Like you wrote, I originally thought this was a network stack issue, however repeated OpenAI API calls from the very container work fine.
This is also with a very recent build, commits as at Feb 21.
To prove this (at the cost of burning tokens), I whipped up a quick script to check the OpenAI network stack.

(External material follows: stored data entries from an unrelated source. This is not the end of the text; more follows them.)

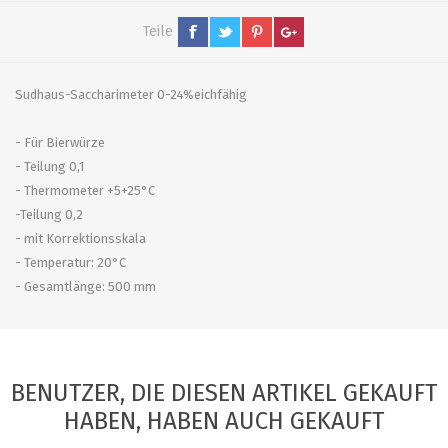
Teile
Sudhaus-Saccharimeter 0-24%eichfähig
- Für Bierwürze
- Teilung 0,1
- Thermometer +5+25°C
-Teilung 0,2
- mit Korrektionsskala
- Temperatur: 20°C
- Gesamtlänge: 500 mm
BENUTZER, DIE DIESEN ARTIKEL GEKAUFT
HABEN, HABEN AUCH GEKAUFT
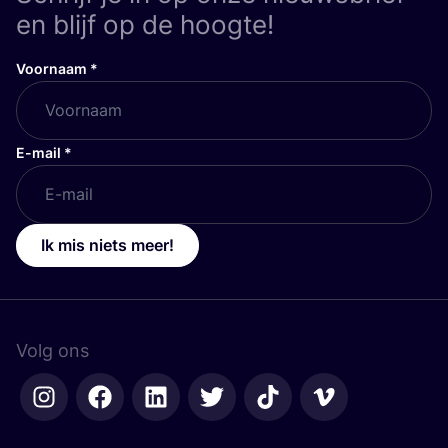
en blijf op de hoogte!
Voornaam
*
E-mail
*
Ik mis niets meer!
Volg ons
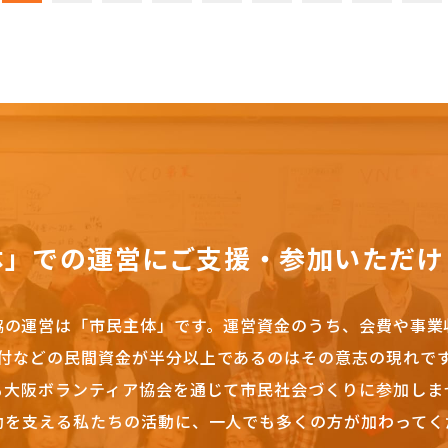
体」での運営にご支援・参加いただけ
協の運営は「市民主体」です。
運営資金のうち、会費や事業
付などの民間資金が半分以上であるのはその意志の現れで
も大阪ボランティア協会を通じて市民社会づくりに参加しま
動を支える私たちの活動に、一人でも多くの方が加わってく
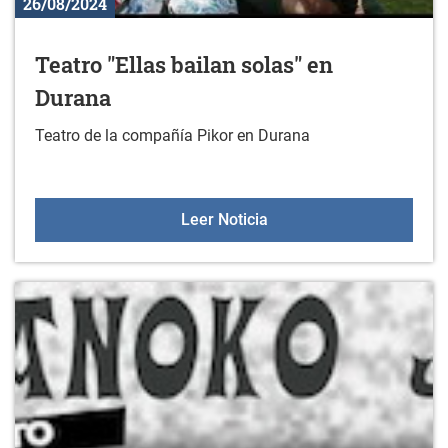
26/08/2024
Teatro "Ellas bailan solas" en
Durana
Teatro de la compañía Pikor en Durana
Teatro "Ellas bailan sola
Leer Noticia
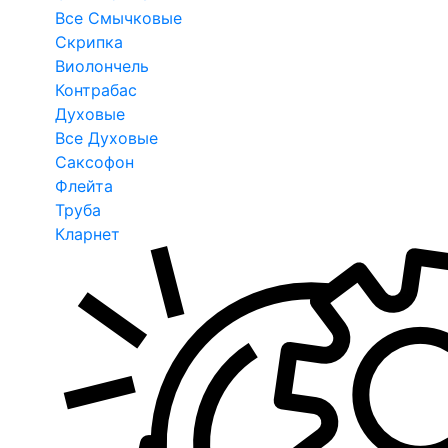
Все Смычковые
Скрипка
Виолончель
Контрабас
Духовые
Все Духовые
Саксофон
Флейта
Труба
Кларнет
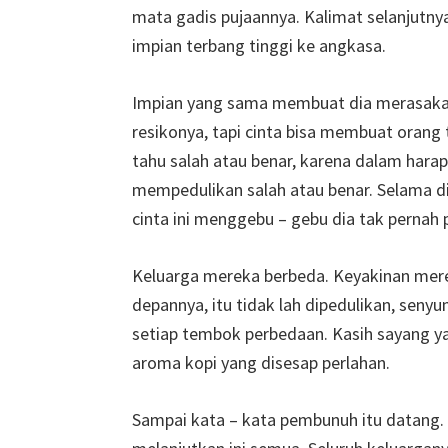
mata gadis pujaannya. Kalimat selanjutn
impian terbang tinggi ke angkasa.
Impian yang sama membuat dia merasakan 
resikonya, tapi cinta bisa membuat orang 
tahu salah atau benar, karena dalam harap
mempedulikan salah atau benar. Selama d
cinta ini menggebu – gebu dia tak pernah p
Keluarga mereka berbeda. Keyakinan mereka
depannya, itu tidak lah dipedulikan, sen
setiap tembok perbedaan. Kasih sayang ya
aroma kopi yang disesap perlahan.
Sampai kata – kata pembunuh itu datang. 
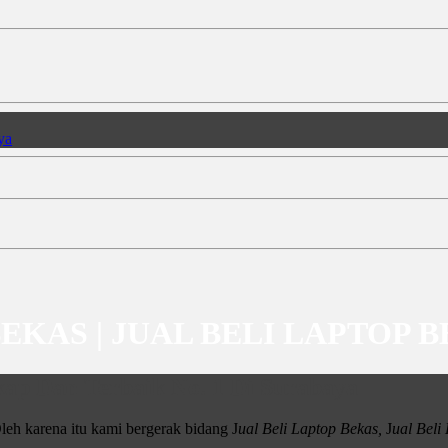
BEKAS | JUAL BELI LAPTOP 
ap Dan Terbaik No. 1 Di Surabaya
leh karena itu kami bergerak bidang J
ual Beli Laptop Bekas,
J
ual Bel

- Runs for 600 seconds (10 mins)
- Makes one chat completion call per second
- Changes the prompt to avoid cache
Execute inside the container ./launcher enter app
, save the below script, make it executable with chmod +x test_openai.sh
and then call it with OPENAI_API_KEY=.... ./test_openai.sh
test_openai.sh
#!/bin/bash
# Duration to run
DURATION_SECS=600
# Initialize counters
successful=0
unsuccessful=0
declare -A error_messages
# Function to calculate percentage
calc_percentage() {
local total=$(($1 + $2))
if [ $total -eq 0 ]; then
echo "0.00"
else
echo "scale=2; ($2 * 100) / $total" | bc
fi
}
# Function to print statistics
print_stats() {
local percent=$(calc_percentage $successful $unsuccessful)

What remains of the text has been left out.